Instagram Stories is increasingly popular with social media marketers. Last year, one in three Instagram posts containing "#ad" was a story, according to a study by Klear.
When Facebook reported its Q4 earnings last month, CEO Mark Zuckerberg announced that 2 million advertisers were active on stories across Facebook, Instagram and Messenger last year.
And the ad growth makes sense, because users are increasingly viewing stories. The feature has 500 million daily users—roughly half of Instagram's one-billion DAU count.
The gravitation towards Instagram Stories is particularly exciting for influencer marketers, who find that its behind-the-scenes ethos helps influencers establish an authentic connection with their followers.
As part of our upcoming report, “Influencer Marketing 2019,” we reached out to several industry experts to explain why Instagram Stories has become so popular in this space.
Christine Ngo Isaac, Brand Director and Head of U.S. Consumer Engagement, Moët & Chandon: We follow influencers because we are genuinely interested in their lives. While I love Instagram grids, it’s become a curation of the influencers’ highlight reel. It’s not real, and doesn’t tap into the voyeurism that consumers crave. While influencers curate their stories, it’s much more raw, and an unfiltered, behind-the-scenes look at what people are up to. That’s where each influencers’ true personality shine. When I’m assessing whether an influencers’ ethos aligns with our brand’s ethos, I’m looking at stories to help me decide.

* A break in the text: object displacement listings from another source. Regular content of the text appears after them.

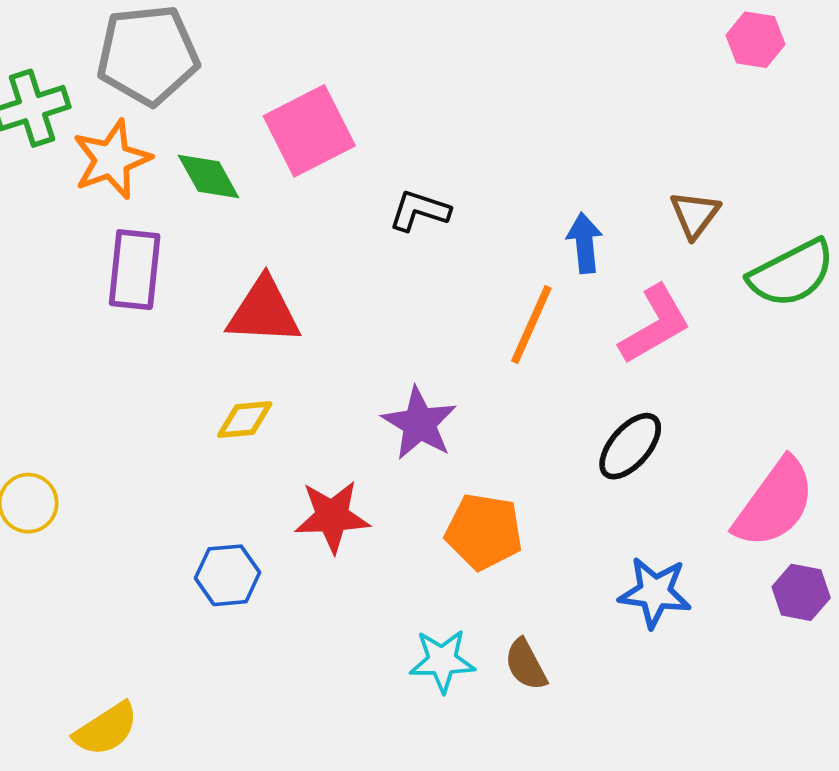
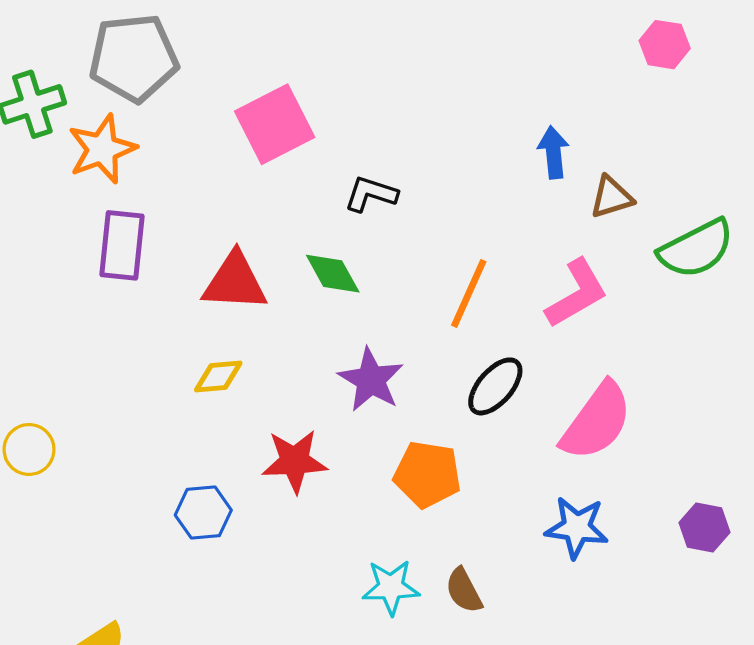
green diamond: (209, 176) -> (333, 274), moved
brown triangle: (695, 214) -> (612, 197), turned 36
blue arrow: (585, 243) -> (553, 152), moved
black ellipse: (630, 446) -> (495, 386), moved
pink semicircle: (774, 503) -> (597, 421), moved

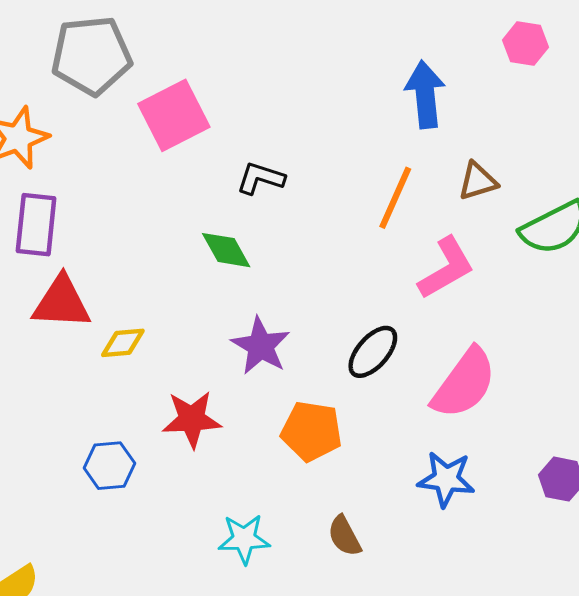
gray pentagon: (134, 58) -> (91, 56), moved
blue arrow: (553, 152) -> (425, 94), moved, size x1.4
red triangle: (235, 282) -> (62, 302), moved
orange line: (469, 293) -> (395, 198), moved
cyan star: (391, 587) -> (244, 539), moved

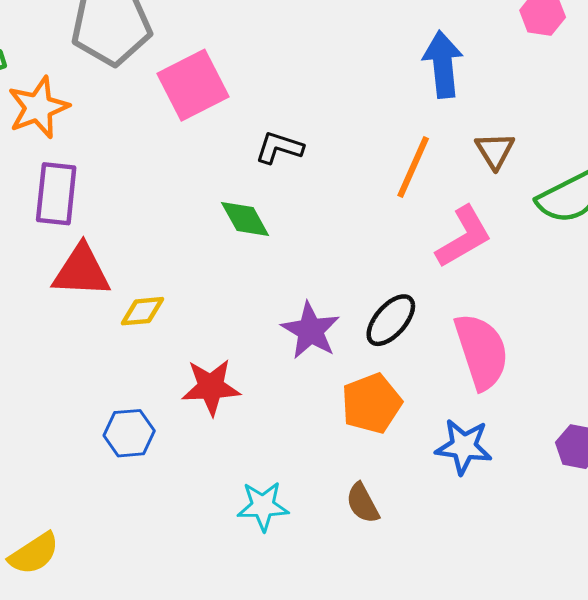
brown triangle: (478, 181) -> (495, 151), turned -45
purple star: (261, 346) -> (311, 331), moved
pink semicircle: (464, 383) -> (482, 351), turned -54
orange pentagon: (311, 431) -> (371, 403), moved, turned -30

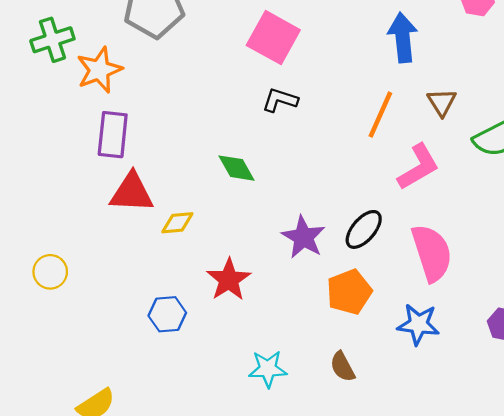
pink square: (193, 85) -> (273, 38), moved, turned -34
green diamond: (245, 219) -> (237, 168), moved
red star: (211, 387) -> (229, 280), turned -30

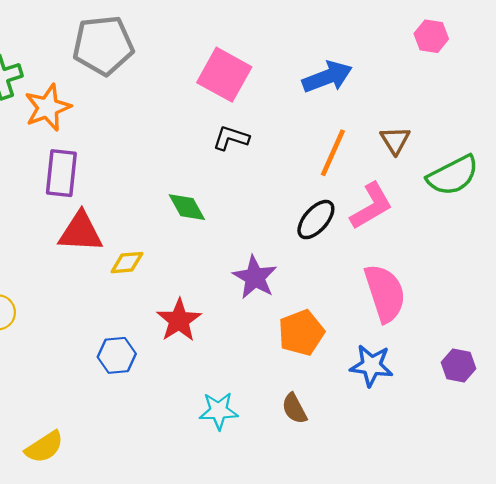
blue arrow: (403, 38) -> (327, 77), moved, turned 75
black ellipse: (364, 229) -> (316, 220), moved

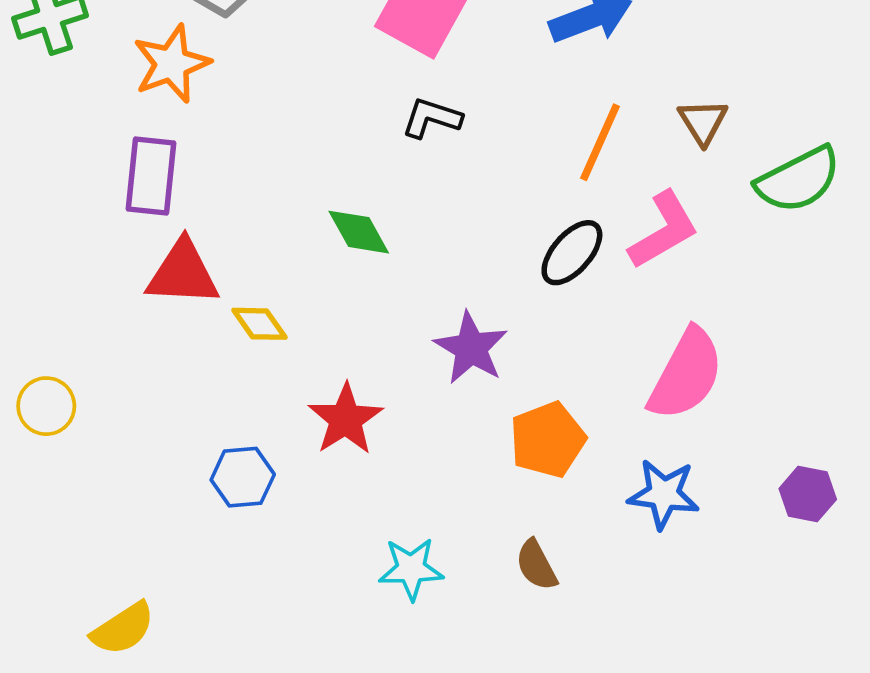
orange star: (48, 108) -> (172, 64), moved
yellow diamond: (127, 263) -> (260, 324), turned 60
pink semicircle: (385, 293) -> (686, 374), turned 46

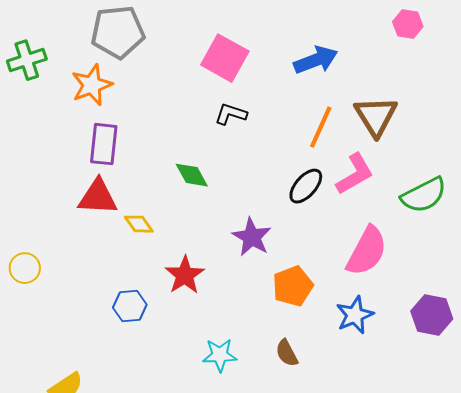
brown triangle: (703, 122) -> (376, 116), size x1.6
purple rectangle: (151, 176) -> (104, 144), moved
green semicircle: (798, 180) -> (424, 195), moved
blue star: (664, 494) -> (355, 315), turned -30
purple hexagon: (808, 494) -> (432, 315), size x1.4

Ethan Frame, Senior Manager of Influencer Marketing and Business Development, MVMT: We have specifics for follower account. We have specifics for engagement rate. Just because you meet those criteria doesn't mean you're going to have influence. What I like to look for is someone who is constantly engaging with their audience. The most obvious way to do that on Instagram is through stories. Someone could have a beautifully curated profile that has 100,000 followers and each post gets engagement rates way above the norm, but that might be the end of it. The people that are getting on the story, talking to their fans and responding to the comments—really interacting and developing that bond—do best.
Brandon Perlman, CEO and Founder, Gramlist: If somebody looks at your Instagram, they're going to get a window into your life. If they look at your stories, whatever you posted today is gone tomorrow. Influencers love them because that content doesn't have to live as part of the tapestry of their life. You can have a lot more fun with a story. It's more natural. It's less branded and sponsory. It aligns more with one's lifestyle. Every single one of our campaigns in the last six months has had a story component, where maybe one in five did a year before.
Toto Haba, Senior Vice President of Global Digital, Benefit Cosmetics: As beauty influencers start to make their feeds more curated and a lifestyle expression of themselves, they can work more directly with brands on their stories to showcase products. We've had a huge investment in stories because that's where people are talking about brands and customers are learning from these influencers about brands as well. We've also found that stories are pretty good at driving click referrals—traffic.
Gil Eyal, CEO and Founder, HYPR: [Stories] is the first time we can get closer to other advertising channels because you can actually put an outgoing link and see if people ended up on your website. It sounds like influencer marketing has been around forever, but it’s so new that up until a few months ago, you could only do it if you had more than a million followers, now it’s up to if you have over 10,000 followers. We don't really have data to show that stories are performing better than traditional videos and posts yet.